The records that follow are to be transcribed in full, leaving out each picture.
**** THE RECORDS
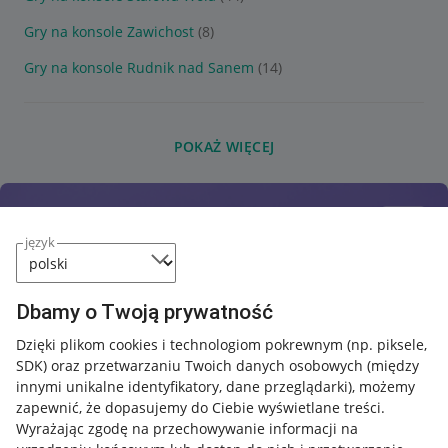
Gry na konsole Zawichost
(8)
Gry na konsole Rudnik nad Sanem
(14)
POKAŻ WIĘCEJ
język
Dbamy o Twoją prywatność
Dzięki plikom cookies i technologiom pokrewnym
(np. piksele,
SDK)
oraz przetwarzaniu Twoich danych osobowych
(między
innymi unikalne identyfikatory, dane przeglądarki)
, możemy
zapewnić, że dopasujemy do Ciebie wyświetlane treści.
Wyrażając zgodę na przechowywanie informacji na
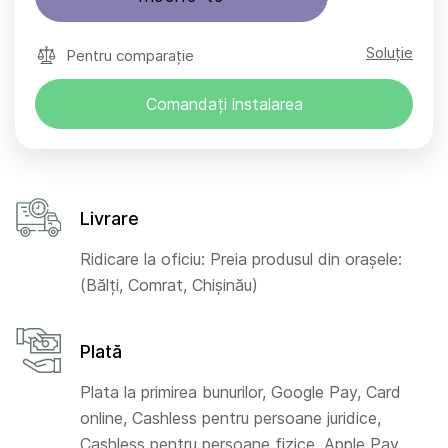
Soluție
Pentru comparație
Comandați instalarea
Livrare
Ridicare la oficiu: Preia produsul din orașele:
(Bălți, Comrat, Chișinău)
Plată
Plata la primirea bunurilor, Google Pay, Card
online, Cashless pentru persoane juridice,
Cashless pentru persoane fizice, Apple Pay,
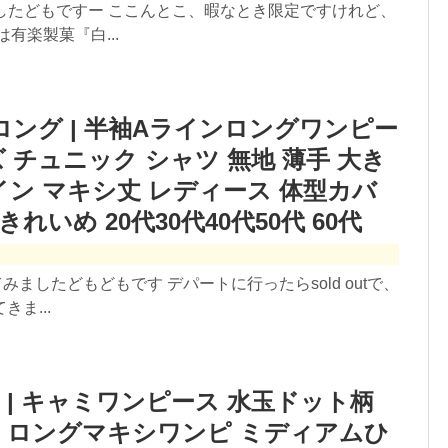
ましたどもですー ここんとこ、暇なとき限定ですけれど、
有楽製菓『白...
ロング | 半袖Aラインロングワンピー
 チュニック シャツ 無地 薄手 大き
ライン マキシ丈 レディース 体型カバ
きれいめ 20代30代40代50代 60代
みましたどもどもです デパートに行ったらsold outで、
ま...
 | キャミワンピース 水玉ドット柄
 ロングマキシワンピ ミディアムひ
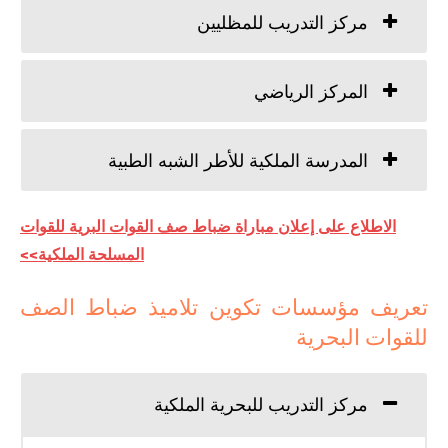
مركز التدريب للمظليين
المركز الرياضي
المدرسة الملكية للأطر الشبه الطبية
الاطلاع على إعلان مباراة ضباط صف القوات البرية للقوات
المسلحة الملكية>>
تعريف مؤسسات تكوين تلاميذ ضباط الصف
للقوات البحرية
مركز التدريب للبحرية الملكية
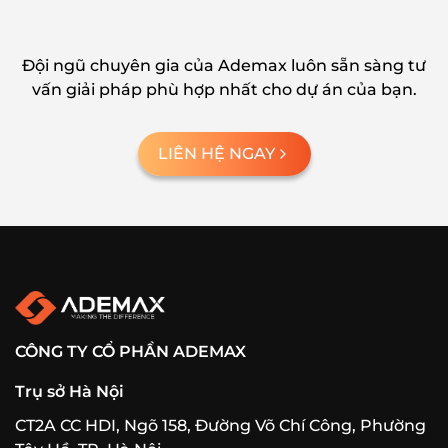
Đội ngũ chuyên gia của Ademax luôn sẵn sàng tư
vấn giải pháp phù hợp nhất cho dự án của bạn.
LIÊN HỆ NGAY
CÔNG TY CỔ PHẦN ADEMAX
Trụ sở Hà Nội
CT2A CC HDI, Ngõ 158, Đường Võ Chí Công, Phường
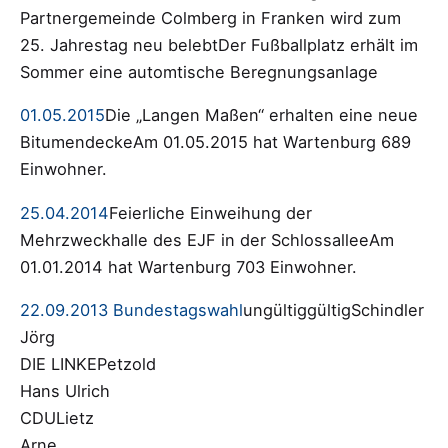
Partnergemeinde Colmberg in Franken wird zum
25. Jahrestag neu belebtDer Fußballplatz erhält im
Sommer eine automtische Beregnungsanlage
01.05.2015
Die „Langen Maßen“ erhalten eine neue
BitumendeckeAm 01.05.2015 hat Wartenburg 689
Einwohner.
25.04.2014
Feierliche Einweihung der
Mehrzweckhalle des EJF in der SchlossalleeAm
01.01.2014 hat Wartenburg 703 Einwohner.
22.09.2013 Bundestagswahl
ungültiggültigSchindler
Jörg
DIE LINKEPetzold
Hans Ulrich
CDULietz
Arne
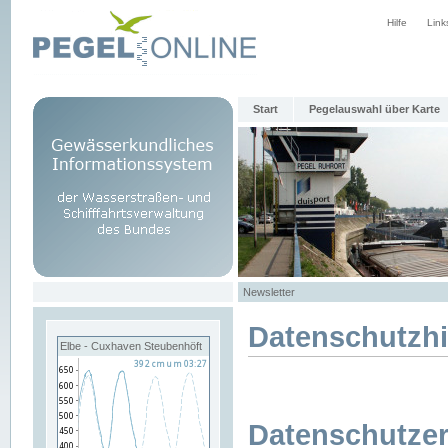
Hilfe
Link
Start
Pegelauswahl über Karte
Newsletter
Datenschutzh
Elbe - Cuxhaven Steubenhöft
Datenschutzer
********
### EXPECTED ANSWER
Gry na konsole Zawichost
(8)
Gry na konsole Rudnik nad Sanem
(14)
POKAŻ WIĘCEJ
język
Dbamy o Twoją prywatność
Dzięki plikom cookies i technologiom pokrewnym
(np. piksele,
SDK)
oraz przetwarzaniu Twoich danych osobowych
(między
innymi unikalne identyfikatory, dane przeglądarki)
, możemy
zapewnić, że dopasujemy do Ciebie wyświetlane treści.
Wyrażając zgodę na przechowywanie informacji na
Soluție
Pentru comparație
Comandați instalarea
Livrare
Ridicare la oficiu: Preia produsul din orașele:
(Bălți, Comrat, Chișinău)
Plată
Plata la primirea bunurilor, Google Pay, Card
online, Cashless pentru persoane juridice,
Cashless pentru persoane fizice, Apple Pay,
ましたどもですー ここんとこ、暇なとき限定ですけれど、
有楽製菓『白...
ロング | 半袖Aラインロングワンピー
 チュニック シャツ 無地 薄手 大き
ライン マキシ丈 レディース 体型カバ
きれいめ 20代30代40代50代 60代
みましたどもどもです デパートに行ったらsold outで、
ま...
 | キャミワンピース 水玉ドット柄
 ロングマキシワンピ ミディアムひ
مركز التدريب للمظليين
المركز الرياضي
المدرسة الملكية للأطر الشبه الطبية
الاطلاع على إعلان مباراة ضباط صف القوات البرية للقوات
المسلحة الملكية>>
تعريف مؤسسات تكوين تلاميذ ضباط الصف
للقوات البحرية
مركز التدريب للبحرية الملكية
Đội ngũ chuyên gia của Ademax luôn sẵn sàng tư
vấn giải pháp phù hợp nhất cho dự án của bạn.
LIÊN HỆ NGAY
CÔNG TY CỔ PHẦN ADEMAX
Trụ sở Hà Nội
CT2A CC HDI, Ngõ 158, Đường Võ Chí Công, Phường
Partnergemeinde Colmberg in Franken wird zum
25. Jahrestag neu belebtDer Fußballplatz erhält im
Sommer eine automtische Beregnungsanlage
01.05.2015
Die „Langen Maßen“ erhalten eine neue
BitumendeckeAm 01.05.2015 hat Wartenburg 689
Einwohner.
25.04.2014
Feierliche Einweihung der
Mehrzweckhalle des EJF in der SchlossalleeAm
01.01.2014 hat Wartenburg 703 Einwohner.
22.09.2013 Bundestagswahl
ungültiggültigSchindler
Jörg
DIE LINKEPetzold
Hans Ulrich
CDULietz
Arne
Hilfe
Link
Start
Pegelauswahl über Karte
Newsletter
Datenschutzh
Elbe - Cuxhaven Steubenhöft
Datenschutzer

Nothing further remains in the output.